§ **Work task**: Find the string "老王家烧腊铺" in the data, then copy every line where it is found.
━━━━━━━━━━━━━━━━━━━━
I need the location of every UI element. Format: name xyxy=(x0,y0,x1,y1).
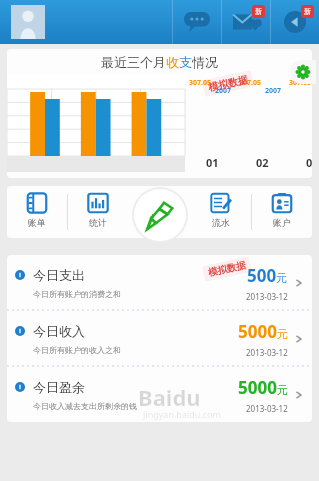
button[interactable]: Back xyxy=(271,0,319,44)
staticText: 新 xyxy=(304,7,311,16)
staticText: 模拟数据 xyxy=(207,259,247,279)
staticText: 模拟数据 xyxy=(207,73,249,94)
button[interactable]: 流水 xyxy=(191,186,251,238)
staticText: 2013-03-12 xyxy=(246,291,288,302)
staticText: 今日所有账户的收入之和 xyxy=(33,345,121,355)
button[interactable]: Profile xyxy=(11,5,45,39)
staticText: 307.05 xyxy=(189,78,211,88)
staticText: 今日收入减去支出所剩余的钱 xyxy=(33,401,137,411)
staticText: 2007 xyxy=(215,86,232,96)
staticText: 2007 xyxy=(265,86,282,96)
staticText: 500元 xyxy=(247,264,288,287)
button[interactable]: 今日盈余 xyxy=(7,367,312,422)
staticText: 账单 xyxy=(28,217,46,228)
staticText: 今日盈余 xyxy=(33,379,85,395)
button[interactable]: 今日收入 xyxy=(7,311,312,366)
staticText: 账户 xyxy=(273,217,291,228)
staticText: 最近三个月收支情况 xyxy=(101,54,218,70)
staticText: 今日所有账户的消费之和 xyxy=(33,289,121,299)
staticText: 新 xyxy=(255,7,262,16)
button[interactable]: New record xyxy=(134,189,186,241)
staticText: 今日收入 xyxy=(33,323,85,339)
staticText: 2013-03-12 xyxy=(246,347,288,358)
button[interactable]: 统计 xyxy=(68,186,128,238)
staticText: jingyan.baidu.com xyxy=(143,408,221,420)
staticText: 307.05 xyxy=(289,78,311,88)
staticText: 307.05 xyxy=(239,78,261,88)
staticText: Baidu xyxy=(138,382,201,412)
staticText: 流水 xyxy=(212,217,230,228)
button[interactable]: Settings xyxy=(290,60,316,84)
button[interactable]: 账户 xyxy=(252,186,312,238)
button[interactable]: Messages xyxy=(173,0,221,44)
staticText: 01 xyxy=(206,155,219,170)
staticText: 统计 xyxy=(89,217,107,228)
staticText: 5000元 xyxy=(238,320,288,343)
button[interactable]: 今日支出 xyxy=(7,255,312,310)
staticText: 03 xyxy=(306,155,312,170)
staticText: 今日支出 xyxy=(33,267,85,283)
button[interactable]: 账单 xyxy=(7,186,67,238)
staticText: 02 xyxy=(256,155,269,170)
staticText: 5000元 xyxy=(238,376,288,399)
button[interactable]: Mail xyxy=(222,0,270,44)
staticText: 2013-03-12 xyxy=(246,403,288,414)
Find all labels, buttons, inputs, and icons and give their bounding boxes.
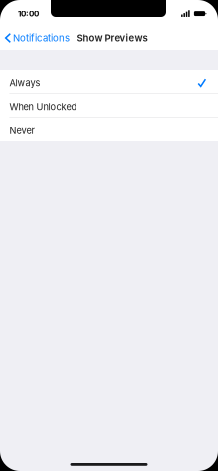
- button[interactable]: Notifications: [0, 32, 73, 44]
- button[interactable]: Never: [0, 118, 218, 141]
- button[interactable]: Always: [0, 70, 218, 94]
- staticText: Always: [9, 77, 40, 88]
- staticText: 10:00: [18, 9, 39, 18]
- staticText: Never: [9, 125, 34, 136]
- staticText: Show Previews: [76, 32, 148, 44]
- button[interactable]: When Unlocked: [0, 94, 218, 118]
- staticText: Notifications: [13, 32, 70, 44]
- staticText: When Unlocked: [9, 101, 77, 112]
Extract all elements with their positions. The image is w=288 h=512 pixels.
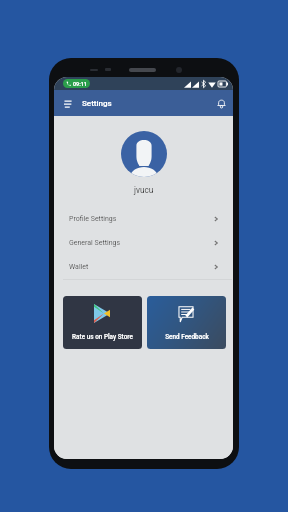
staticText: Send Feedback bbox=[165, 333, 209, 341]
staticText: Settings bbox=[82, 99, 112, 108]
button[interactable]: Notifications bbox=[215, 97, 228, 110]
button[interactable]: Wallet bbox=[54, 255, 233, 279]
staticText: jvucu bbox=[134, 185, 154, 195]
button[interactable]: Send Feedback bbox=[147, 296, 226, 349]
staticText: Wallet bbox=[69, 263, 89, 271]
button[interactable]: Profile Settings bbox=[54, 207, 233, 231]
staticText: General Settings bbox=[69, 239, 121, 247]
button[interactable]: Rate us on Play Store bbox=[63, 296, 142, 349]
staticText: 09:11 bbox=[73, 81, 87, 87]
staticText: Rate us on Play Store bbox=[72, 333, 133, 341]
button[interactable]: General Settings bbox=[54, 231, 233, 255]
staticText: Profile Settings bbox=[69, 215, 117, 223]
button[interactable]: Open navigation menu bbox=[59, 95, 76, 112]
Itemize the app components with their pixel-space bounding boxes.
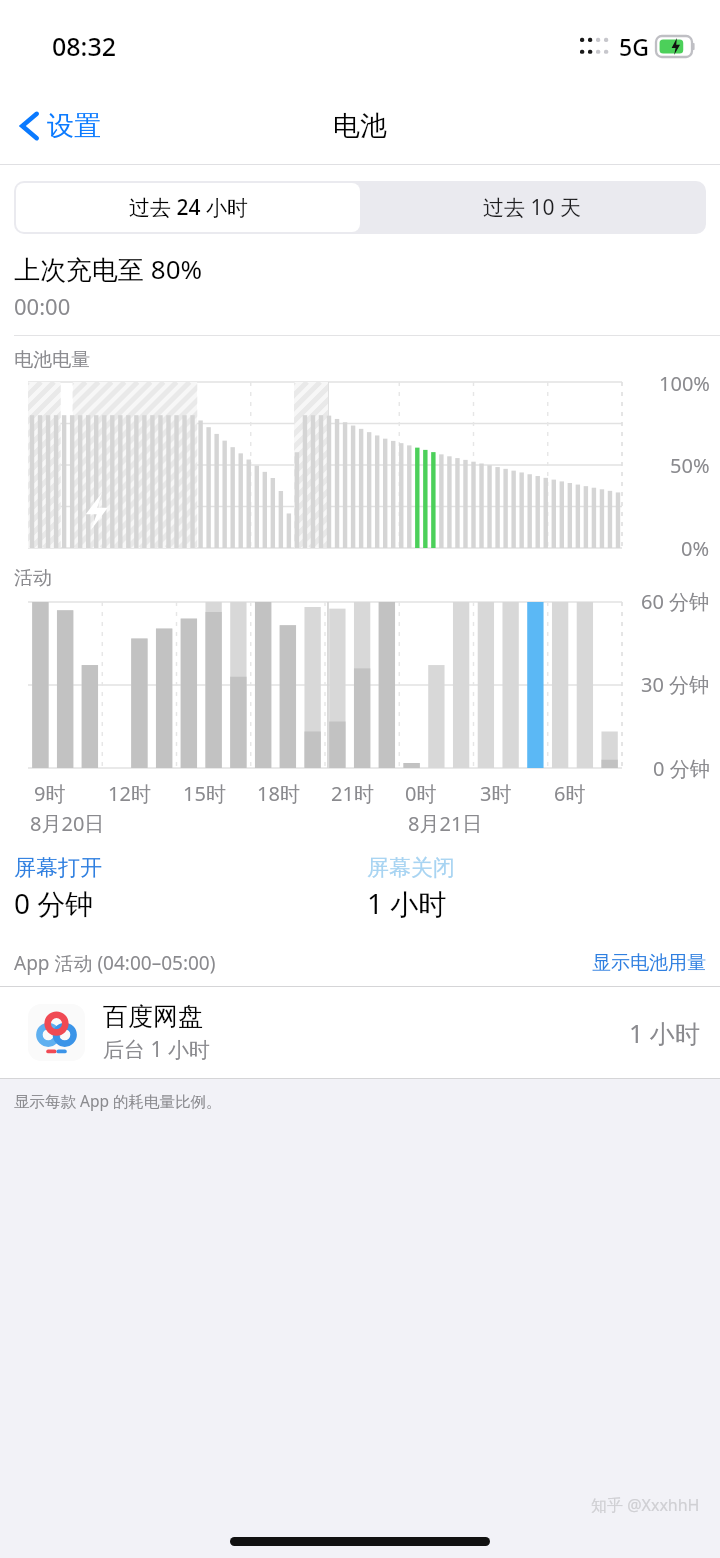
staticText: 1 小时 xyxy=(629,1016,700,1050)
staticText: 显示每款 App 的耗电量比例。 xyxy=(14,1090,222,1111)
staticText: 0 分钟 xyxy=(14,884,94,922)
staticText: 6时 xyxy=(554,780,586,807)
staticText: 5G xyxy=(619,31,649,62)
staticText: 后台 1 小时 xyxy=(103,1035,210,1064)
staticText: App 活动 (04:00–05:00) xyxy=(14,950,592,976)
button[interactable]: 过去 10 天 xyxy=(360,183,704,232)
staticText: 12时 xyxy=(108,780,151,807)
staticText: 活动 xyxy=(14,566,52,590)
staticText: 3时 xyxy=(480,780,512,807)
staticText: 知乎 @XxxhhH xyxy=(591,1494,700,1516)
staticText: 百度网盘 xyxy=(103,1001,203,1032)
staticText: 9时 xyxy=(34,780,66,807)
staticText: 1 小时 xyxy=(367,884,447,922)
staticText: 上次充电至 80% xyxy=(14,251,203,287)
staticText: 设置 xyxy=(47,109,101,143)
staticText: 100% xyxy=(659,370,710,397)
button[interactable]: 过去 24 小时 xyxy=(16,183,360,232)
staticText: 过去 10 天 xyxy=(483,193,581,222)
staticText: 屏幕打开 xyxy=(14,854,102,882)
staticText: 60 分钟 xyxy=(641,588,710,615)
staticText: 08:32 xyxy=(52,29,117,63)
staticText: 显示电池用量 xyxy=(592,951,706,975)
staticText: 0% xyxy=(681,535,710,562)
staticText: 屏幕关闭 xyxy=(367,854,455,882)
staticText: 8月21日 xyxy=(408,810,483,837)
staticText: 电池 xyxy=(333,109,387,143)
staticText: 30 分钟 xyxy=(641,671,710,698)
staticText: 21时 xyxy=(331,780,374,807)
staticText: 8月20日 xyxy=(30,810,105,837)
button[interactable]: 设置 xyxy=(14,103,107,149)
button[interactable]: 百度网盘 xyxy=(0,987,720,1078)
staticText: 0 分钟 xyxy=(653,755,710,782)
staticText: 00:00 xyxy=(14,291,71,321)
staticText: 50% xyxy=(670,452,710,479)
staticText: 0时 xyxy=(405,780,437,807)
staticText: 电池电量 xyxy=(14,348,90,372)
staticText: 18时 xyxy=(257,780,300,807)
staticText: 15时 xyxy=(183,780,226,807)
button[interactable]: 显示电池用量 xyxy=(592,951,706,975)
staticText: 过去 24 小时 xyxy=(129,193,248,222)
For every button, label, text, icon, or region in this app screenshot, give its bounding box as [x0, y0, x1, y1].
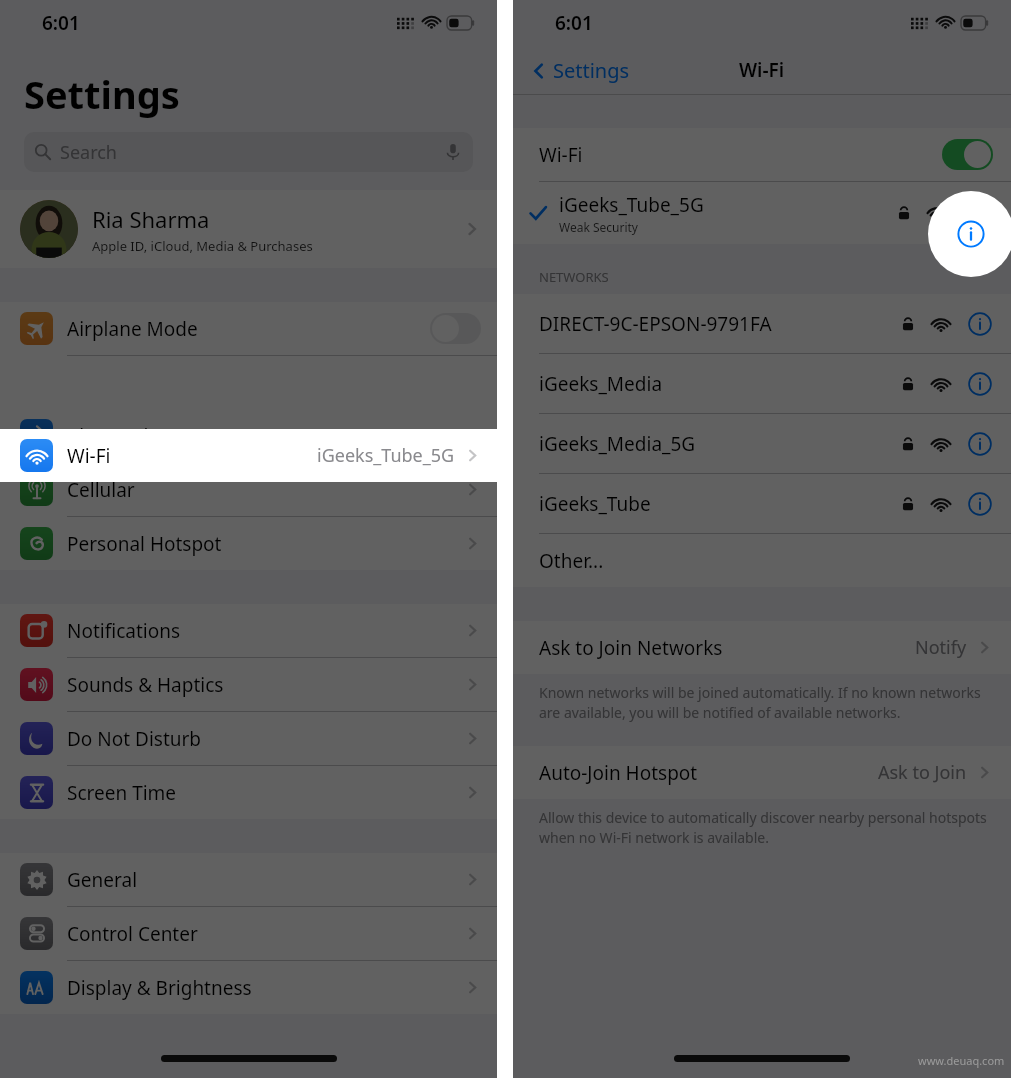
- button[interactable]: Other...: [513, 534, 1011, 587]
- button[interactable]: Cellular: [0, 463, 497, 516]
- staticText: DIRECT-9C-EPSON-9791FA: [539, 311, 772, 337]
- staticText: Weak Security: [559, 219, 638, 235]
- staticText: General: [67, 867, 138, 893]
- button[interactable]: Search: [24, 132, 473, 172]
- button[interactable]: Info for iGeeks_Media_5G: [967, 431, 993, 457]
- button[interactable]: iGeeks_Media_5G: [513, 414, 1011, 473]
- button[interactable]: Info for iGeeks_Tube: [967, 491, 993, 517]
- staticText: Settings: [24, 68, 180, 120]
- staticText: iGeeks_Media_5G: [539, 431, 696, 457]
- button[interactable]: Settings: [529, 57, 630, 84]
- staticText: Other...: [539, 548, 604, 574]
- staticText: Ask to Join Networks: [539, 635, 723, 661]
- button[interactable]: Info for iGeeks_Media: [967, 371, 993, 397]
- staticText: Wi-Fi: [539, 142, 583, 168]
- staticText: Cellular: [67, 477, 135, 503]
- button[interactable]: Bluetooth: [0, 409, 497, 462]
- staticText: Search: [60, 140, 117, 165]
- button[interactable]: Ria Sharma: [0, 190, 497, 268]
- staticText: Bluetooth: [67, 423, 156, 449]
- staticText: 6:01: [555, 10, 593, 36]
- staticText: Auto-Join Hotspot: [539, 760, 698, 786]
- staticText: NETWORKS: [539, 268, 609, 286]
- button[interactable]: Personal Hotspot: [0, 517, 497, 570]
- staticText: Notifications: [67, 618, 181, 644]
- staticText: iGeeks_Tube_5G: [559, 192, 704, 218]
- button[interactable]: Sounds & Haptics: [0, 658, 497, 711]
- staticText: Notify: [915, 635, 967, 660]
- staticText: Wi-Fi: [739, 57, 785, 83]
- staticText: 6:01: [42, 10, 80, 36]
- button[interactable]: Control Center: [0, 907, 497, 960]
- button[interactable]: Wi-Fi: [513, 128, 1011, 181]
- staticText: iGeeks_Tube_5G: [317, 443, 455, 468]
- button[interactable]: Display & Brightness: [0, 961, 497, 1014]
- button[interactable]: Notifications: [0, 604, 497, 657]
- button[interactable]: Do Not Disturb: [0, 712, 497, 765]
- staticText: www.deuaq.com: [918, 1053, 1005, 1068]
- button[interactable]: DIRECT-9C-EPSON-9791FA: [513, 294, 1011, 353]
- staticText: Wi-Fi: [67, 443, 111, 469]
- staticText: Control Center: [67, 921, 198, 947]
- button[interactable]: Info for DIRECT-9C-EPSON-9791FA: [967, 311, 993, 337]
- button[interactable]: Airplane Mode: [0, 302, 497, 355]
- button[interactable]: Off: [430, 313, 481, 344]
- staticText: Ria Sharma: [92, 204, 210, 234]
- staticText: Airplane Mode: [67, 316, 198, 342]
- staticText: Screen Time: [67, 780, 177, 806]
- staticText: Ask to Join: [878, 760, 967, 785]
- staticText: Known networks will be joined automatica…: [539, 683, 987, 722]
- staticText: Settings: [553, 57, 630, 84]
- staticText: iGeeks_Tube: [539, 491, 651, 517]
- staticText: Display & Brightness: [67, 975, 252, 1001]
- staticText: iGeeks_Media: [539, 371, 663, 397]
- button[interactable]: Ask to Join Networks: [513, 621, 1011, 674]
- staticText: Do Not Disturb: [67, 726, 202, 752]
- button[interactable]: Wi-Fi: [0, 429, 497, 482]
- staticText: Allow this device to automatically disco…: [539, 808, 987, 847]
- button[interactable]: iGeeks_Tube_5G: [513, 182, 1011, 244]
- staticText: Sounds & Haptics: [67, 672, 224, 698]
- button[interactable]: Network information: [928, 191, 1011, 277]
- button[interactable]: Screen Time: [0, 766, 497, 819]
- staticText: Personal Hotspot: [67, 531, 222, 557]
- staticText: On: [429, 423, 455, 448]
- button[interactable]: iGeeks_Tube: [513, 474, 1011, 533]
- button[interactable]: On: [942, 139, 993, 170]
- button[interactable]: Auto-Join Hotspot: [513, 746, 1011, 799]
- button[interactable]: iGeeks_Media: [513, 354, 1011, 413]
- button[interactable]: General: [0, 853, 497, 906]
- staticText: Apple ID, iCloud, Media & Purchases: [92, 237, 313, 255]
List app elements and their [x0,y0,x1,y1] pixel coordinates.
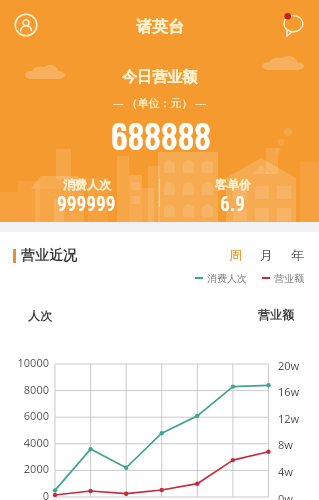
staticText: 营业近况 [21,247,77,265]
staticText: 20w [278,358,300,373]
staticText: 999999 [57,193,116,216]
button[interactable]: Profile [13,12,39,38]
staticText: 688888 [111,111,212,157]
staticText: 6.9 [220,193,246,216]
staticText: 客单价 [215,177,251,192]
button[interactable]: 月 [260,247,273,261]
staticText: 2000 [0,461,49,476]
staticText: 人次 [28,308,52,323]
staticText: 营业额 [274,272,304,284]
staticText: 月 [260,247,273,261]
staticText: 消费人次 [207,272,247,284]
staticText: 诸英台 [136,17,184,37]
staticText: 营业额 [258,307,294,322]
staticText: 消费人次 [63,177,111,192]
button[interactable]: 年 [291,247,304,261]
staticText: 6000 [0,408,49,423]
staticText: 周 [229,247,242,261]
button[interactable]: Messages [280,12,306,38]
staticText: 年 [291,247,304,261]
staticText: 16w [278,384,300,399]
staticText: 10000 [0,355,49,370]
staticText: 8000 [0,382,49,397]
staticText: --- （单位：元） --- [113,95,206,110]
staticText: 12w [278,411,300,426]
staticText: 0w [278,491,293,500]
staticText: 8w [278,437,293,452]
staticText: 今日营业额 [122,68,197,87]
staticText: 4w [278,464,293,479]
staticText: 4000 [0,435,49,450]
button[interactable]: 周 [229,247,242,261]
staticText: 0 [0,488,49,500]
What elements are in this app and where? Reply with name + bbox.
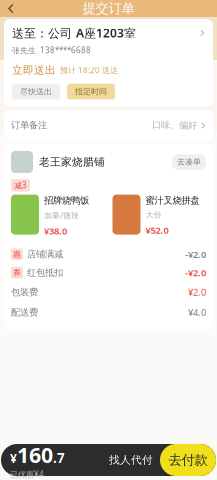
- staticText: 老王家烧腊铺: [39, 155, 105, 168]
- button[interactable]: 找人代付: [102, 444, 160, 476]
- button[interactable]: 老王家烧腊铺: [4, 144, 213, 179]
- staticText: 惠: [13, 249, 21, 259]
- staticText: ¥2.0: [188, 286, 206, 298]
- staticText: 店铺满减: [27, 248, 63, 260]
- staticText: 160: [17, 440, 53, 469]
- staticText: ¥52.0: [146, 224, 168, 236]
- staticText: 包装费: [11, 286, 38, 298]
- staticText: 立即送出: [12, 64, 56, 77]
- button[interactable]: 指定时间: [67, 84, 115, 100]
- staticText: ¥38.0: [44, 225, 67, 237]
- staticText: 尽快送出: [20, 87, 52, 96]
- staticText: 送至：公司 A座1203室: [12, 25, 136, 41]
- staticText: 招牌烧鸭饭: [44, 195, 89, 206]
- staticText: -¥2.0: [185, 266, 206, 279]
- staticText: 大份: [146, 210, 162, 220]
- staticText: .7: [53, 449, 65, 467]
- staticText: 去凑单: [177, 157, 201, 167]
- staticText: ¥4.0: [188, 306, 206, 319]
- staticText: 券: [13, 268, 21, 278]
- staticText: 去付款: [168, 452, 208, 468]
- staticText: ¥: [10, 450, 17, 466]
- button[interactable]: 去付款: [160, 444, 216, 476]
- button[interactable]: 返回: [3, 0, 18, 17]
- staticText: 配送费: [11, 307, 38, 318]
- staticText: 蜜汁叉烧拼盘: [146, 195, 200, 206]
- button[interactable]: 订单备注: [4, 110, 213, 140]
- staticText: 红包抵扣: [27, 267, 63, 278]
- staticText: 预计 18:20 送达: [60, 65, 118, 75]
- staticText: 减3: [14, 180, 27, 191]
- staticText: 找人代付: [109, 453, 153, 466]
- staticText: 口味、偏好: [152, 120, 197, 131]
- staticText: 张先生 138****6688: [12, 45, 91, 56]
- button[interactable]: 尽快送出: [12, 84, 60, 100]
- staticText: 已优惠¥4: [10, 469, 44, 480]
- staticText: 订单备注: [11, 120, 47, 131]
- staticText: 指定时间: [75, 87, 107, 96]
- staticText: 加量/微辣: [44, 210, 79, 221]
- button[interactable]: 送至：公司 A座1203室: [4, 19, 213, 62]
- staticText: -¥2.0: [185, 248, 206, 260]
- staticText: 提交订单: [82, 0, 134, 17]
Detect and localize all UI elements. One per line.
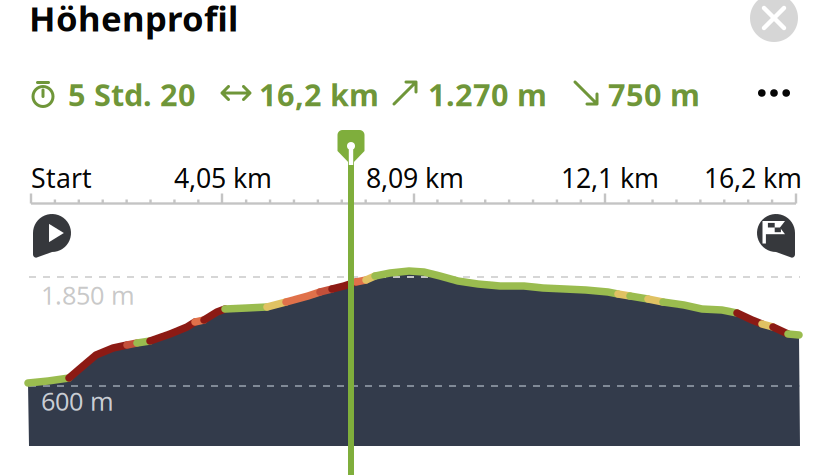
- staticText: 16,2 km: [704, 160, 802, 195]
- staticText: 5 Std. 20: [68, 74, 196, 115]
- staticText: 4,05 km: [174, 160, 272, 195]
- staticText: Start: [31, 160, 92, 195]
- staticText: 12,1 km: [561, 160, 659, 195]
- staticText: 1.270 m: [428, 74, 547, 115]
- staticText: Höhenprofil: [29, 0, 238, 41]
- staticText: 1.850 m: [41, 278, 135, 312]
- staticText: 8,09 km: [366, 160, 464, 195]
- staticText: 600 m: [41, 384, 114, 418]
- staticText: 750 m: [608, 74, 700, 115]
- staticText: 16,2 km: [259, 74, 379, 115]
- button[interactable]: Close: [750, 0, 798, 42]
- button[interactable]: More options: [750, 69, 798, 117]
━━━━━━━━━━━━━━━━━━━━
§ **Solution below**:
- staticText: 老王家烧腊铺: [39, 155, 105, 168]
- button[interactable]: 老王家烧腊铺: [4, 144, 213, 179]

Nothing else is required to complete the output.